Grandma watched him go with concern. She watched him until, looking considerably smaller, he emerged from the bay and padded across the sand to the public bathroom.
“Such a long swim,” thought Grandma sadly. “If only I could help him.” Then her eyes fell on the piece of chain attached to the boat that vanished over the rail into the bay.
“Ah,” thought Grandma. “That could work! If I can just pull the anchor out and then throw it a bit closer to the shore, then I can pull the boat a bit closer. And if I do it again and again, by the time dear Arthur comes back, his swim will be a lot shorter!”
Grandma was never quite sure how the chain connecting the boat to the anchor got undone. Indeed, she was not aware that it HAD come undone until she saw it sliding with a terrifying PLOP into the ocean after the anchor.
For a brief second, it was as though all the gadgets and gears of the universe ceased to crank. Grandma stood frozen in appalled shock.
Then quite suddenly the yacht began to move. But it was not getting closer to the shore. Grandma lurched around in horror and saw that she was about to go adventuring, all alone in the great blue yonder.
And any calm seafaring blood that her sailor ancestor, George Richard Meredith might have bestowed on her, beat a cowardly retreat.
“OH HELP!” shrieked Grandma, beginning to rush about the deck. “OH HELP! I’M DRIFITNG OUT TO SEA!”
Memories of a hideous tale Granddad had gleefully told her, about a four-bedroom house removal that had tumbled from the Harbour Bridge into the Pacific Ocean and floated off gently to the shores of South America, began to haunt her. She had strongly suspected at the time he was making it up, but now, NOW, it all seemed horribly probable.
“OH HELP!” yelled Grandma, with renewed vigour. “I don’t want to go to Argentina! I don’t speak Dutch!”
“You alright, Love?” A man’s concerned voice broke into Grandma’s panic. Grandma swung to the left and noticed that she was still in the bay. A man on a nearby unsuper yacht, holding a coffee mug and swathed in a bathrobe was looking at her with concern.
“NOoooo!” wailed Granma. “I’ve thrown my anchor overboard and now I’m drifting out to sea!”
It says much for the character of the man, that instead of asking awkward questions, (and there were several he justifiably COULD have asked), he simply put down his coffee mug, flung off his bathrobe and plunged into the sea.

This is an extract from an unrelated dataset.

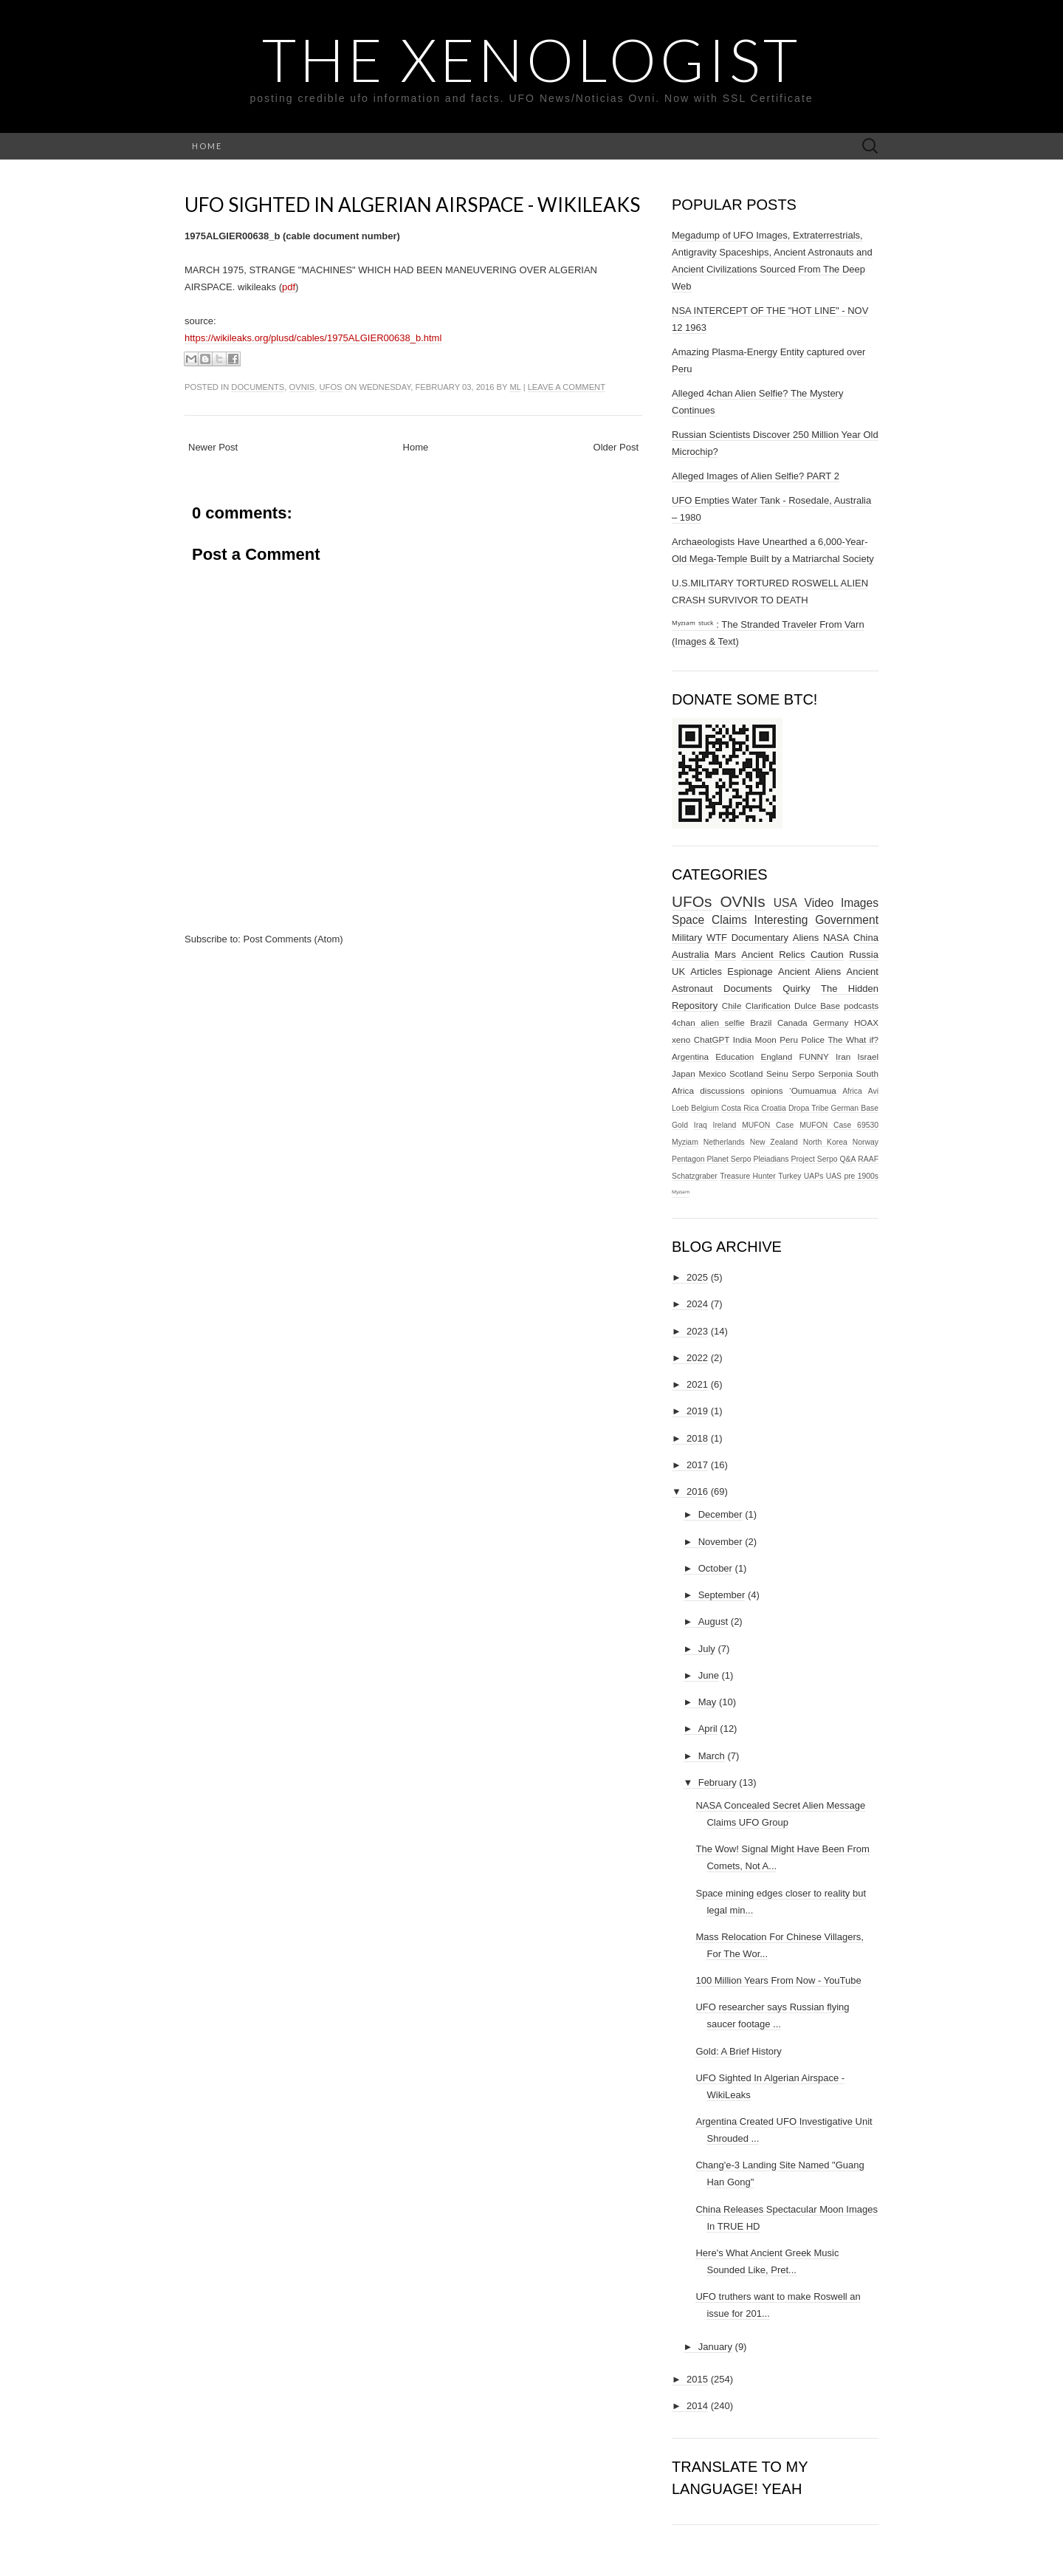 This screenshot has height=2576, width=1063. What do you see at coordinates (700, 1125) in the screenshot?
I see `Iraq` at bounding box center [700, 1125].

In a few minutes, Grandma was profusely thanking her rescuer as he reattached the anchor to her boat.
A little later, as Granddad sat wrapped in a towel warming himself in the sun on the deck, Grandma handed him a cup of tea. “Drink that up dear, and when you’re feeling rested, I’d like you to row me to the shore. I want to go to the dairy.”
“What do you want at the dairy?”
“A paper,” said Grandma grimly. “I want to check the classifieds.”
Granddad sipped his tea calmly. “What do you want now?” he asked placidly.
“A caravan! From now on, we’ll take our holidays BY the sea. Not ON it.”